Toute espèce considérée comme un « chaînon manquant » est toujours une découverte importante, mais Hanyusuchus sinensis l’est aussi pour d’autres raisons : principalement, parce qu’elle semble avoir été poussée à l’extinction par l’homme. Les deux spécimens de gavials subfossiles présentent de nombreuses traces d’attaques vicieuses et même de décapitation. Les auteurs ont établi un lien entre les blessures fatales et les armes de l’époque en question.
Selon l’article publié dans Proceedings of the Royal Society B, les chercheurs ont découvert que Hanyusuchus sinensis partageait certaines caractéristiques importantes du crâne avec les gavials et possédait une structure vocale connue uniquement chez les gavials indiens mâles. La datation au carbone a montré que les os remontaient à quelque 3 000 ans, pendant l’âge du bronze en Chine.

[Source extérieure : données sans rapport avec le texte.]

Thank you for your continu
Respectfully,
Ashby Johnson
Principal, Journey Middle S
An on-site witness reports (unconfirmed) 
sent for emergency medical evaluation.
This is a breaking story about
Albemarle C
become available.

Des preuves génétiques ont montré que les alligators ont été les premiers à se séparer du crocodilien d’origine, suivis des gavials et, plus tard, des crocodiles. Bien que la chronologie puisse aller à l’encontre de l’intuition du fait que les crocodiles et les alligators se ressemblent plus que les gavials, les chercheurs ont déclaré que Hanyusuchus sinensis est intermédiaire dans la forme du corps entre les gavials et les deux autres, comblant ainsi le vide dans l’arbre de l’évolution.

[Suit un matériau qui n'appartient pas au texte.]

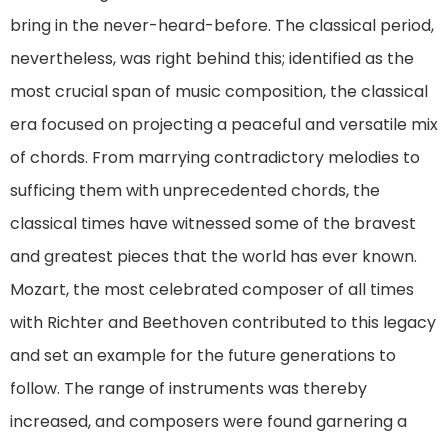
bring in the never-heard-before. The classical period,
nevertheless, was right behind this; identified as the
most crucial span of music composition, the classical
era focused on projecting a peaceful and versatile mix
of chords. From marrying contradictory melodies to
sufficing them with unprecedented chords, the
classical times have witnessed some of the bravest
and greatest pieces that the world has ever known.
Mozart, the most celebrated composer of all times
with Richter and Beethoven contributed to this legacy
and set an example for the future generations to
follow. The range of instruments was thereby
increased, and composers were found garnering a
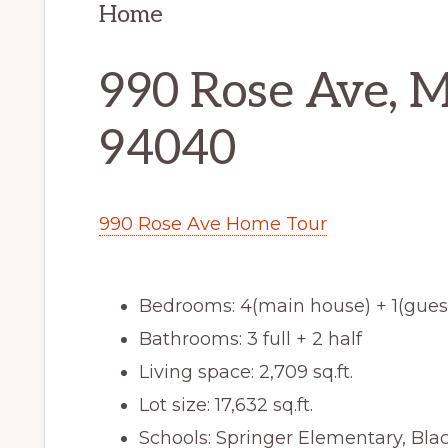
Home
990 Rose Ave, 
94040
990 Rose Ave Home Tour
Bedrooms: 4(main house) + 1(gues
Bathrooms: 3 full + 2 half
Living space: 2,709 sq.ft.
Lot size: 17,632 sq.ft.
Schools: Springer Elementary, Bl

Le professeur Yoneda de l’université de Tokyo 東大, s’intéresse à ces créatures car il étudie l’émergence de l’ancienne civilisation chinoise il y a environ 4 000 ans, et a rencontré des ossements de crocodiliens dans de nombreux sites archéologiques, dont certains pourraient avoir une importance culturelle. Ces ossements, trouvés sur des sites dans de nombreuses régions de Chine, étaient censés appartenir à l’alligator chinois (Alligator sinensis), qui ne vivait que dans la région du cours inférieur du fleuve Yangtze, dans le centre-est de la Chine. Cela pourrait être la preuve d’une influence culturelle du sud vers le nord de la Chine, mais la nouvelle découverte pourrait remettre en cause cette hypothèse.

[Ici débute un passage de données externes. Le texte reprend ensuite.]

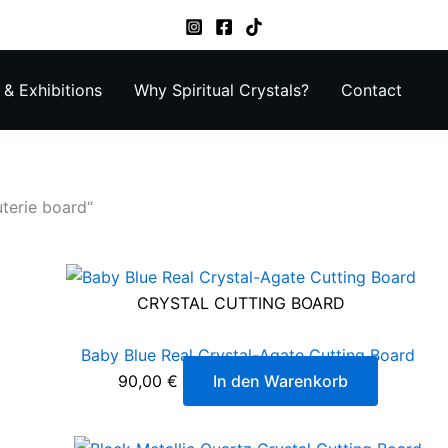
& Exhibitions
Why Spiritual Crystals?
Contact
terie board“
CRYSTAL CUTTING BOARD
Baby Blue Real Crystal-Agate Cutting Board
90,00
€
In den Warenkorb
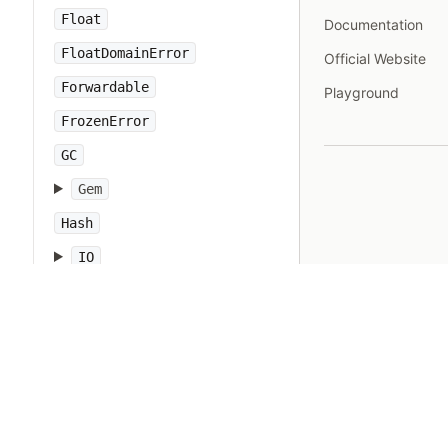
Float
Documentation
FloatDomainError
Official Website
Forwardable
Playground
FrozenError
GC
Gem
Hash
IO
IOError
IPAddr
IPSocket
IndexError
Integer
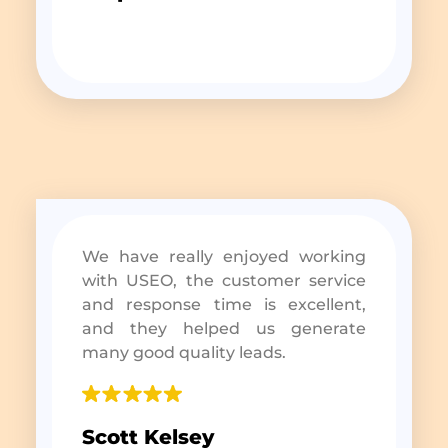
We have really enjoyed working
with USEO, the customer service
and response time is excellent,
and they helped us generate
many good quality leads.
Scott Kelsey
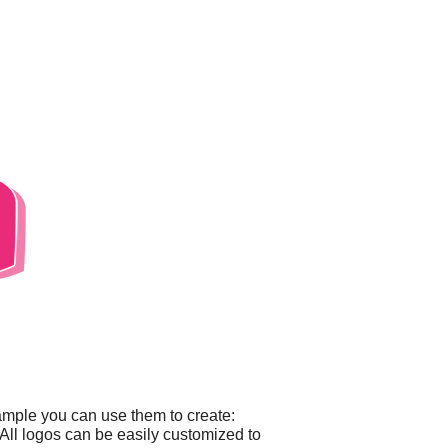
ample you can use them to create:
All logos can be easily customized to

Les chercheurs ont également trouvé des marques de hachage sur les crânes de l’Hanyusuchus sinensis, indiquant qu’il avait été tué ou même décapité par des armes lourdes en bronze. Les crocodiliens jouent un rôle clé dans le maintien des écosystèmes d’eau douce en tant que prédateurs supérieurs, ont déclaré les chercheurs, notant que les humains étaient responsables de l’extinction de Hanyusuchus sinensis il y a environ 300 ans.
Liu Jun, de l’université de technologie de Hefei 中國科學技術大學, en Chine, est l’auteur correspondant de la recherche. Il a déclaré que des os de crocodiliens avaient été trouvés dans de nombreux sites archéologiques en Chine. On pensait que ces os appartenaient à des alligators chinois, qui ne vivent aujourd’hui que dans la région du cours inférieur du fleuve Yangtze, dans l’est de la Chine. Leur découverte pourrait remettre en cause cette hypothèse.
Liu a déclaré qu’en tant que seul reptile à se régaler d’humains dans la Chine ancienne, Hanyusuchus sinensis pourrait avoir laissé des traces dans la civilisation chinoise ancienne, comme les légendes sur les dragons.
Dans des études à venir, les chercheurs espèrent extraire des échantillons d’ADN anciens des tissus mous préservés dans les os partiellement fossilisés, ce qui pourrait fournir une image plus précise de l’arbre d’évolution des crocodiliens.
■ Source: Masaya Iijima, Yu Qiao, Wenbin Lin, Youjie Peng, Minoru Yoneda and Jun Liu. An intermediate crocodylian linking two extant gharials from the Bronze Age of China and its human-induced extinction. Proceedings of the Royal Society B.